Snakefiles are Python code

Overview

Teaching: 30 min
Exercises: 15 min

Questions

How can I automatically manage dependencies and outputs?

How can I use Python code to add features to my pipeline?

Objectives

Use variables, functions, and imports in a Snakefile.

Learn to use the run action to execute Python code as an action.

Despite our efforts, our pipeline still has repeated content, for instance the names of output files/dependencies. Our zipf_test rule, for instance, is extremely clunky. What happens if we want to analyse books/sierra.txt as well? We’d have to update everything!

rule zipf_test:
    input:  'zipf_test.py', 'abyss.dat', 'last.dat', 'isles.dat'
    output: 'results.txt'
    shell:  'python {input[0]} {input[1]} {input[2]} {input[3]} > {output}'

First, let’s cut down on a little bit of the clunkiness of the shell directive. One thing you’ve probably noticed is that all of our rules are using Python strings. Other data structures work too — let’s try a list:

rule zipf_test:
    input:
        zipf='zipf_test.py',
        books=['abyss.dat', 'last.dat', 'isles.dat']
    output: 'results.txt'
    shell:  'python {input.zipf} {input.books} > {output}'

(snakemake clean and snakemake -p should show that the pipeline still works!)

This illustrates a key feature of Snakemake. Snakefiles are just Python code. We can make our list into a variable to demonstrate this. Let’s create the variable DATS and use it in our zipf_test and dats rules.

DATS=['abyss.dat', 'last.dat', 'isles.dat']

# generate summary table
rule zipf_test:
    input:
        zipf='zipf_test.py',
        books=DATS
    output: 'results.txt'
    shell:  'python {input.zipf} {input.books} > {output}'

rule dats:
    input: DATS

Try re-creating both the dats and results.txt targets (run snakemake clean in between).

When are Snakefiles executed?

The last example illustrated that we can use arbitrary Python code in our Snakefile. It’s important to understand when this code gets executed. Let’s add a print instruction to the top of our Snakefile.

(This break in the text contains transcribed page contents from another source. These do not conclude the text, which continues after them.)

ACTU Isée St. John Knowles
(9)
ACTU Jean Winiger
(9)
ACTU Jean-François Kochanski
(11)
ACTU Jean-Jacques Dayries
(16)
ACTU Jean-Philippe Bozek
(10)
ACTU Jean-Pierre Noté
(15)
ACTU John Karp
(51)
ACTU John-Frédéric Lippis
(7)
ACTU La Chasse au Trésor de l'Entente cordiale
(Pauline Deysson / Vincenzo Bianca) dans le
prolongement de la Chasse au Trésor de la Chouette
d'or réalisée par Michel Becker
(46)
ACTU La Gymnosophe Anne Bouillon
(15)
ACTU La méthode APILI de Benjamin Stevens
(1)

print('Snakefile is being executed!')

DATS=['abyss.dat', 'last.dat', 'isles.dat']

# generate summary table
rule zipf_test:
    input:
# more output below

Now let’s clean up our workspace with snakemake clean

snakemake clean

Snakefile is being executed!
Provided cores: 1
Rules claiming more threads will be scaled down.
Job counts:
    count	jobs
    1	clean
    1

rule clean:
    jobid: 0

Finished job 0.
1 of 1 steps (100%) done

Now let’s re-run the pipeline…

$ snakemake

Snakefile is being executed!
Provided cores: 1
Rules claiming more threads will be scaled down.
Job counts:
    count	jobs
    3	count_words
    1	zipf_test
    4

rule count_words:
    input: wordcount.py, books/last.txt
    output: last.dat
    jobid: 3
    wildcards: file=last

Finished job 3.
1 of 4 steps (25%) done

rule count_words:
    input: wordcount.py, books/abyss.txt
    output: abyss.dat
    jobid: 1
    wildcards: file=abyss

Finished job 1.
2 of 4 steps (50%) done

rule count_words:
    input: wordcount.py, books/isles.txt
    output: isles.dat
    jobid: 2
    wildcards: file=isles

Finished job 2.
3 of 4 steps (75%) done

rule zipf_test:
    input: zipf_test.py, abyss.dat, last.dat, isles.dat
    output: results.txt
    jobid: 0

Finished job 0.
4 of 4 steps (100%) done

Let’s do a dry-run:

$ snakemake -n

Snakefile is being executed!
Nothing to be done.

In every case, the print() statement ran before any of the actual pipeline code was run. What we can take away from this is that Snakemake executes the entire Snakefile every time we run snakemake (regardless of if it’s a dry run!). Because of this, we need to be careful, and only put tasks that do “real work” (changing files on disk) inside rules.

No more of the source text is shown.